»»

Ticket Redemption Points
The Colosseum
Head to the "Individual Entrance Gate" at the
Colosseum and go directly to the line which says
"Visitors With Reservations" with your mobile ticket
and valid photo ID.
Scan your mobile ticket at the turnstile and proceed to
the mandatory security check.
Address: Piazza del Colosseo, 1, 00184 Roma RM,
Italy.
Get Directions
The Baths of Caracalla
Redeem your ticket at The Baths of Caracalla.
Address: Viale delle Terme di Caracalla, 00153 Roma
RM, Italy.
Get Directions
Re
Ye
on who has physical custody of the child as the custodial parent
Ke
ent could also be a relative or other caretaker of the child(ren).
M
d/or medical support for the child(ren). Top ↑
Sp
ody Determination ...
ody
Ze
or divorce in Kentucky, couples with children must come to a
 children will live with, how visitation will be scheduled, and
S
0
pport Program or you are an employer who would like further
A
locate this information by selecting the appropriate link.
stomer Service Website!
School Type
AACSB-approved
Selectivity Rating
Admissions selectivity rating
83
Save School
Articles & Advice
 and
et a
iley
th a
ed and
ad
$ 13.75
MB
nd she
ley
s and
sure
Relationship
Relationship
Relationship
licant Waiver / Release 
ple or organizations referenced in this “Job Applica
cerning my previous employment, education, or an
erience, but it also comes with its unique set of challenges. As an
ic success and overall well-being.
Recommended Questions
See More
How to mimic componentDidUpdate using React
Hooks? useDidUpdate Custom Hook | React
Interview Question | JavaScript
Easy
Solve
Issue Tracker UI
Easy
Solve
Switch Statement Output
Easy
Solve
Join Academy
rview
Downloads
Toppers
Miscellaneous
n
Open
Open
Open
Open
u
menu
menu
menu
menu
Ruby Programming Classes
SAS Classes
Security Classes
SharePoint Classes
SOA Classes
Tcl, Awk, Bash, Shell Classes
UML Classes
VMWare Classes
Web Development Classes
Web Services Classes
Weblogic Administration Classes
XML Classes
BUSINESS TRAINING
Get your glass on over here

««
»»

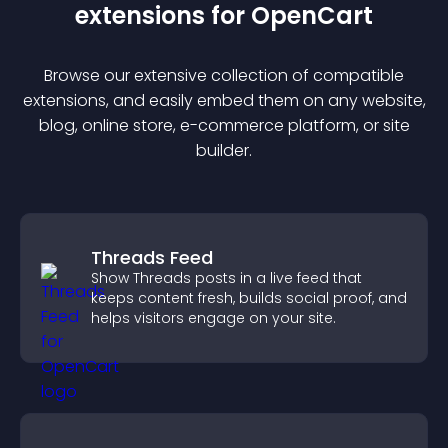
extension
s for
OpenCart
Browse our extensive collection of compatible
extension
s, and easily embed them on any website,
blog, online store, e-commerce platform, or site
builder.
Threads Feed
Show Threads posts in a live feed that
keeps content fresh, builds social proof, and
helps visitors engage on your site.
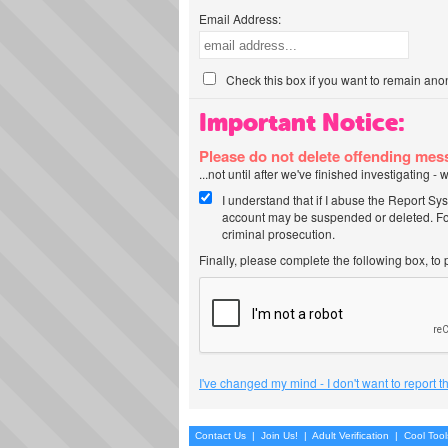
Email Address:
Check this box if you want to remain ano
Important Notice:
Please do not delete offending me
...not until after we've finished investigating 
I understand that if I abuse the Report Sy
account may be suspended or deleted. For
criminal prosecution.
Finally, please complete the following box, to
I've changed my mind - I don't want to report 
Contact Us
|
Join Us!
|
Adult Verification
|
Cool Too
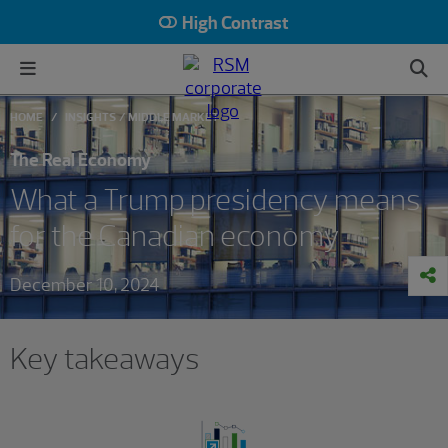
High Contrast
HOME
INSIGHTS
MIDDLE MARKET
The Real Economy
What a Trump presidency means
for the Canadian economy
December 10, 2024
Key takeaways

««
»»

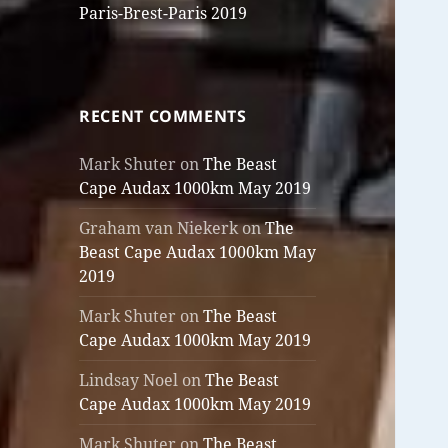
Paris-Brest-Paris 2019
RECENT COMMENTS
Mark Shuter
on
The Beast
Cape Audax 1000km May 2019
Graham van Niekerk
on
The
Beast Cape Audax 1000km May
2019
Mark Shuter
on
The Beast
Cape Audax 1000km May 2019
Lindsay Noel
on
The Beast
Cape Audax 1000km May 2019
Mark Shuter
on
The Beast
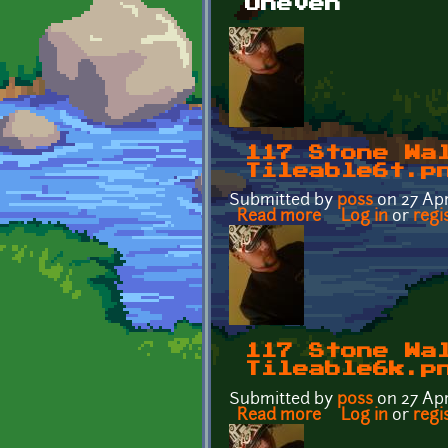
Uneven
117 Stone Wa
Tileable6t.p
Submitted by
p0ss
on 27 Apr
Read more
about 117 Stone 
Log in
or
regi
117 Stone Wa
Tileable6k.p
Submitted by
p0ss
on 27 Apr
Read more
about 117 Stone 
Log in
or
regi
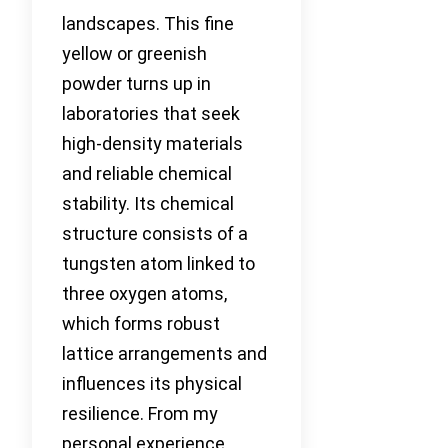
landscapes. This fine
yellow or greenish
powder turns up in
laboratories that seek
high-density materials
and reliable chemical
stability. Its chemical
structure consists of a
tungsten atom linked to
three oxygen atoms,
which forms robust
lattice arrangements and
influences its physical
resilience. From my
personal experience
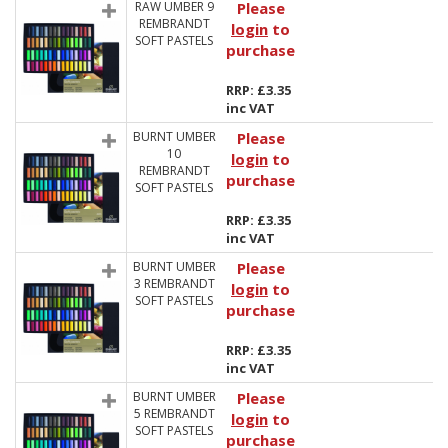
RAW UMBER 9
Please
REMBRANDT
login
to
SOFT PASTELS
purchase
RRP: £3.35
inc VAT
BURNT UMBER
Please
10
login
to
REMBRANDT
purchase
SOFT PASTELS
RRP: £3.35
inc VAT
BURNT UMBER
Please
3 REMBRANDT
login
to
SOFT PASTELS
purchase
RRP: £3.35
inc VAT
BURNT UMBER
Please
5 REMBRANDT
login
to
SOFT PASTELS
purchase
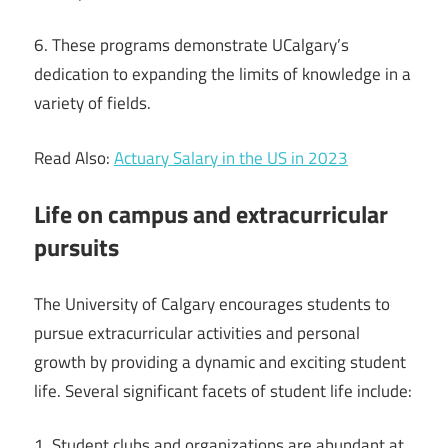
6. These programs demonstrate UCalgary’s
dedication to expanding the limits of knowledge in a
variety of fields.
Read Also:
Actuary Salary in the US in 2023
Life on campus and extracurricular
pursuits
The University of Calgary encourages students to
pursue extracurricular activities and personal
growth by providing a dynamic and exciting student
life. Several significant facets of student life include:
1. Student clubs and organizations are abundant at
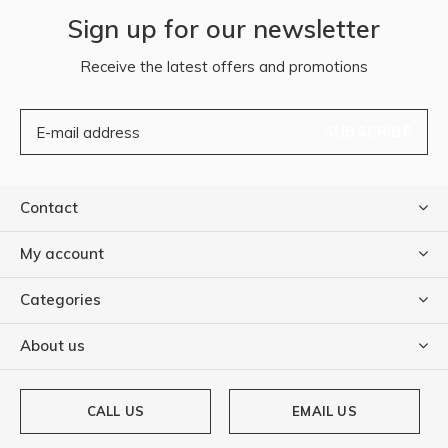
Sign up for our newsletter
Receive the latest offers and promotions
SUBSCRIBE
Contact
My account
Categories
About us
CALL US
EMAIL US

««

Find each line in the records holding the string "which" and show it.

Colosseum and go directly to the line which says
which forms robust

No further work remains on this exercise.